The most incisive guide to issues facing the American family today . . . An invaluable resource for anyone wishing to stay on the cutting edge of research on family trends.
-W. Bradford Wilcox
Associate Professor of Sociology, University of Virginia
A mountain of empirical evidence compels social scientists to acknowledge that children pay a high price when their parents fail in marriage—or when their parents never marry in the first place. A study newly completed at the University of Denver now indicates that part of that price is the singular difficulty that children of divorced and never-married parents face as young adults trying to develop satisfactory relationships with their own romantic partners.
In investigating young adults’ success in developing satisfactory romantic relationships, the Denver scholars scrutinize data collected from 1,153 young men and women ages 18 to 35. In these data, parental marital status emerges as a strong predictor of success or failure in developing such relationships.

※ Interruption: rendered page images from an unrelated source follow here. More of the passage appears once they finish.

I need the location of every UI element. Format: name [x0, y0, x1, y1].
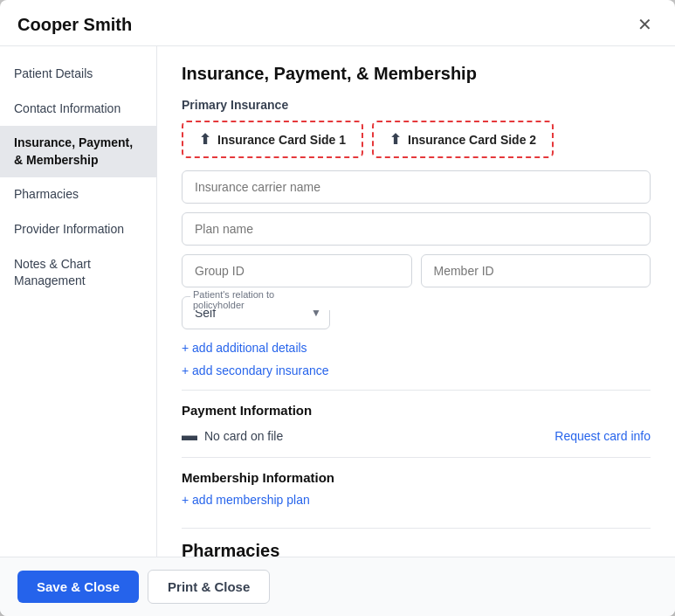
add-membership-plan-link[interactable]: + add membership plan	[182, 493, 310, 507]
id-row	[182, 254, 651, 287]
sidebar-item-notes-chart-management[interactable]: Notes & Chart Management	[0, 247, 156, 299]
close-button[interactable]: ✕	[632, 14, 658, 35]
plan-name-input[interactable]	[182, 212, 651, 246]
insurance-carrier-input[interactable]	[182, 170, 651, 204]
pharmacies-title: Pharmacies	[182, 541, 651, 557]
sidebar-item-insurance-payment-membership[interactable]: Insurance, Payment, & Membership	[0, 126, 156, 177]
insurance-card-side1-button[interactable]: ⬆ Insurance Card Side 1	[182, 121, 363, 158]
modal-body: Patient Details Contact Information Insu…	[0, 46, 675, 557]
print-close-button[interactable]: Print & Close	[148, 570, 270, 604]
sidebar-item-contact-information[interactable]: Contact Information	[0, 92, 156, 127]
add-secondary-insurance-link[interactable]: + add secondary insurance	[182, 363, 651, 377]
payment-left: ▬ No card on file	[182, 426, 283, 445]
upload-icon-1: ⬆	[199, 131, 210, 148]
add-additional-details-link[interactable]: + add additional details	[182, 341, 307, 355]
no-card-label: No card on file	[204, 429, 283, 443]
sidebar-item-provider-information[interactable]: Provider Information	[0, 212, 156, 247]
modal-title: Cooper Smith	[17, 15, 132, 35]
sidebar-item-pharmacies[interactable]: Pharmacies	[0, 177, 156, 212]
member-id-input[interactable]	[421, 254, 651, 287]
card-buttons: ⬆ Insurance Card Side 1 ⬆ Insurance Card…	[182, 121, 651, 158]
sidebar-item-patient-details[interactable]: Patient Details	[0, 57, 156, 92]
credit-card-icon: ▬	[182, 426, 197, 445]
insurance-card-side2-button[interactable]: ⬆ Insurance Card Side 2	[372, 121, 554, 158]
divider-2	[182, 457, 651, 458]
main-content: Insurance, Payment, & Membership Primary…	[157, 46, 675, 557]
sidebar: Patient Details Contact Information Insu…	[0, 46, 157, 557]
modal-footer: Save & Close Print & Close	[0, 557, 675, 616]
request-card-info-link[interactable]: Request card info	[554, 429, 651, 443]
divider-1	[182, 390, 651, 391]
save-close-button[interactable]: Save & Close	[17, 571, 139, 603]
relation-label: Patient's relation to policyholder	[190, 289, 330, 310]
modal: Cooper Smith ✕ Patient Details Contact I…	[0, 0, 675, 616]
primary-insurance-label: Primary Insurance	[182, 98, 651, 112]
upload-icon-2: ⬆	[389, 131, 401, 148]
payment-row: ▬ No card on file Request card info	[182, 426, 651, 445]
modal-header: Cooper Smith ✕	[0, 0, 675, 46]
payment-section-title: Payment Information	[182, 403, 651, 418]
section-title: Insurance, Payment, & Membership	[182, 64, 651, 84]
membership-section-title: Membership Information	[182, 470, 651, 485]
relation-wrapper: Patient's relation to policyholder Self …	[182, 296, 330, 329]
divider-3	[182, 528, 651, 529]
group-id-input[interactable]	[182, 254, 412, 287]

When the researchers launched their study, they “predicted that those with married parents would report the highest relationship quality” in their own romantic couplings. “This hypothesis,” they report, “was supported in that those with married parents reported higher relationship adjustment and less negative communication than those with divorced or never married parents. In addition, those with married parents reported stronger commitment to their relationships and less physical aggression than those with never married parents.”
In contrast, the researchers conclude that study participants with divorced parents experienced “lower relationship adjustment and more negative communication [in their own romantic pairings] than those with married parents.”
Further analysis establishes that “those whose parents never married one another tended to report the lowest relationship quality (in terms of relationship adjustment, negative communication, commitment, and physical aggression) compared to those with divorced or married biological parents” (p values signal statistical significance at least at the .05 level for all indicated comparisons).
The starkest differences in relationship quality thus emerged in comparisons of study participants with married parents with participants with never-married parents. The researchers, in fact, uncover “some evidence that those whose parents divorced were experiencing higher levels of relationship functioning than those whose parents never married, at least in terms of relationship adjustment and physical aggression.”
The problems consequent to parental divorce and non-marriage were gender-neutral: “none of the effects reported in this paper were significantly moderated by gender.”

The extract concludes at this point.